Given records
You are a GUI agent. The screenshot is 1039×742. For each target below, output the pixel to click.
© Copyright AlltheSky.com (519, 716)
==
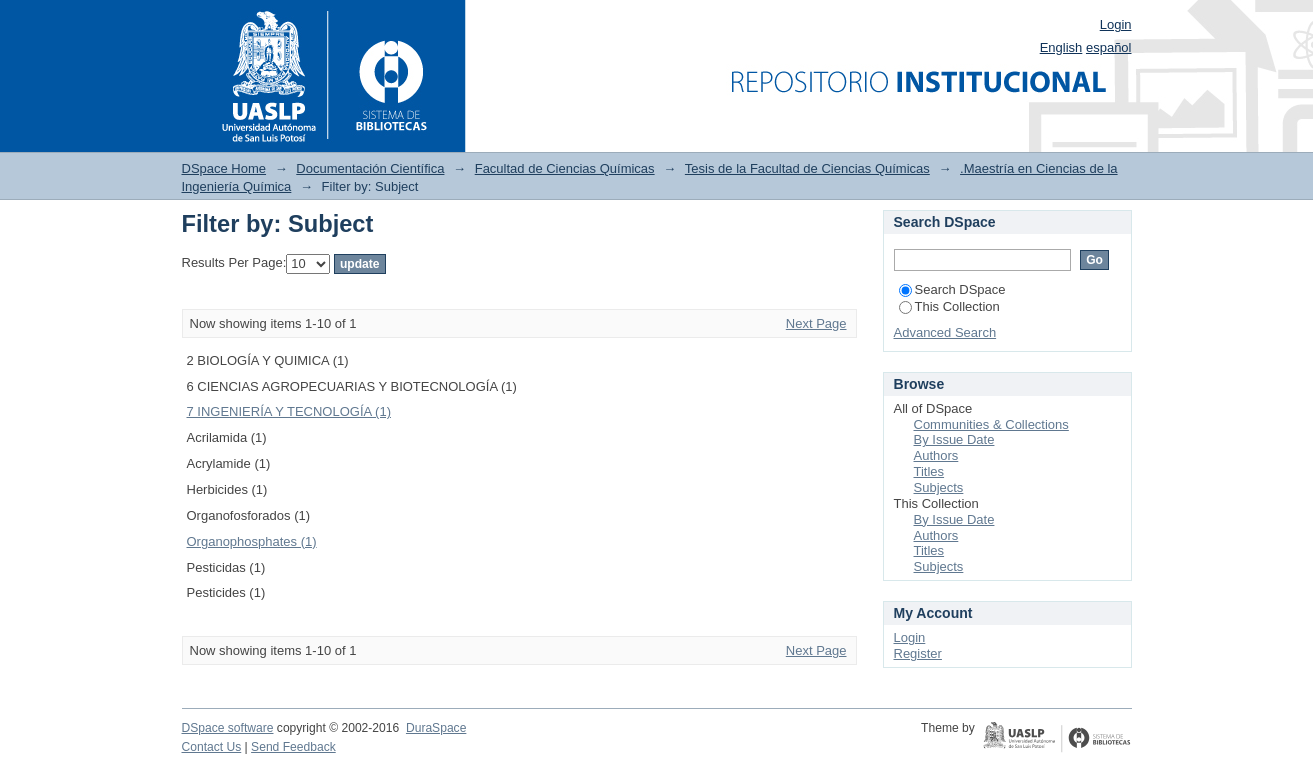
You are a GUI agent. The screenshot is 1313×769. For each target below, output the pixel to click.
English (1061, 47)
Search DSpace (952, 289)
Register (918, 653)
==
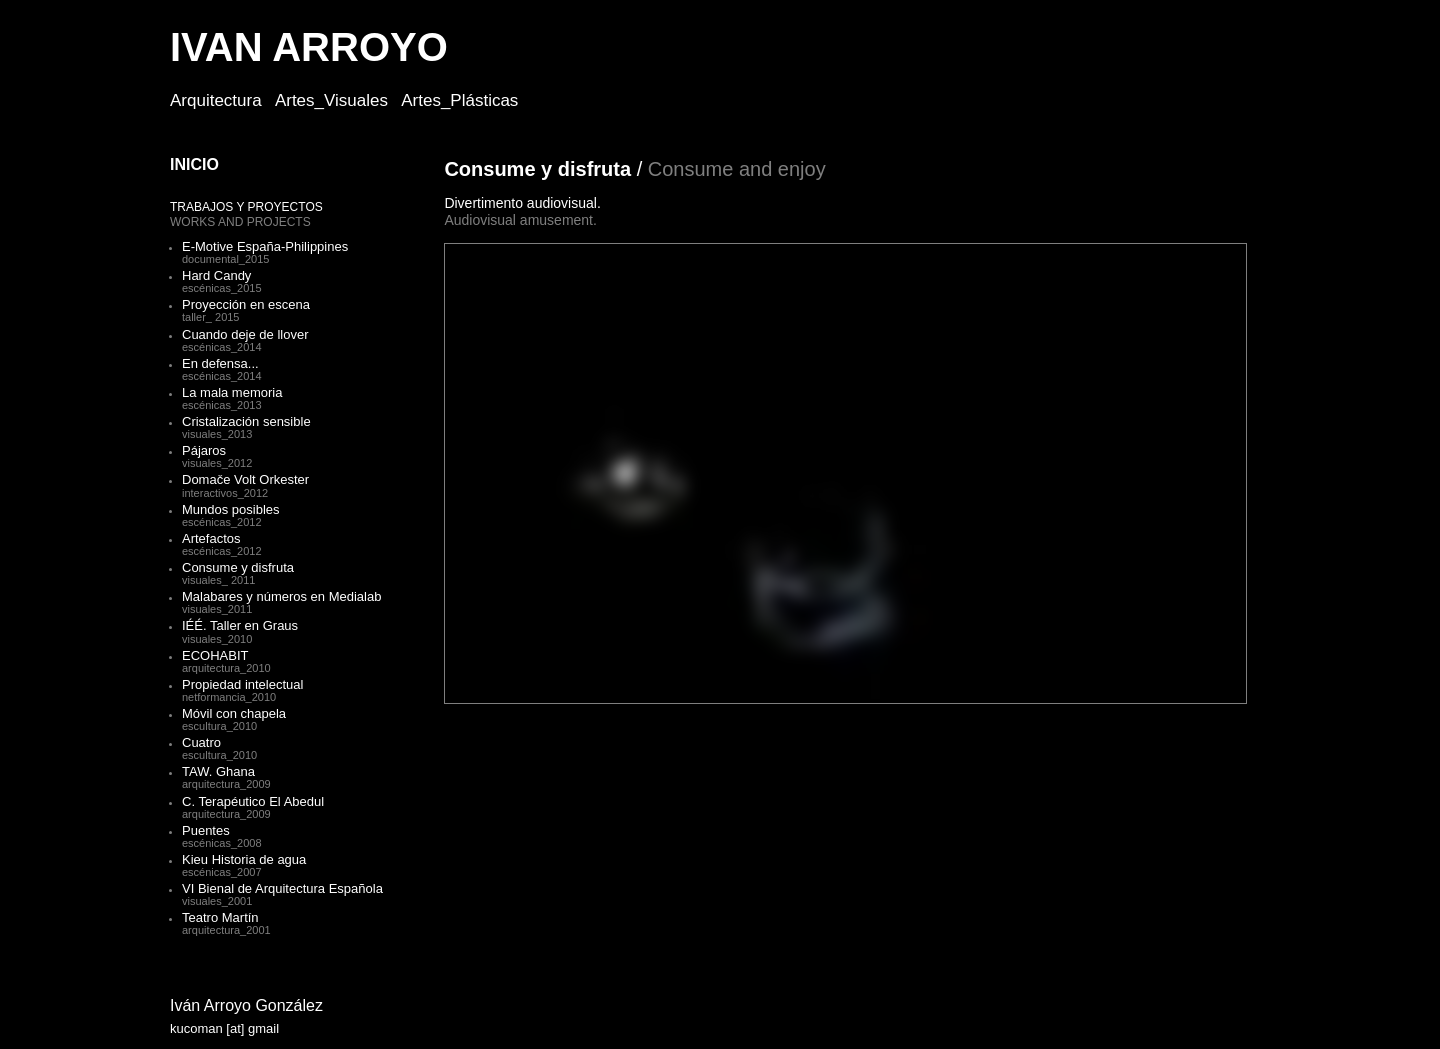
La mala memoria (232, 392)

Work to complete
Work through the listing above and report how many lines include the string "pixel", with no other text.

Response to the exercise
2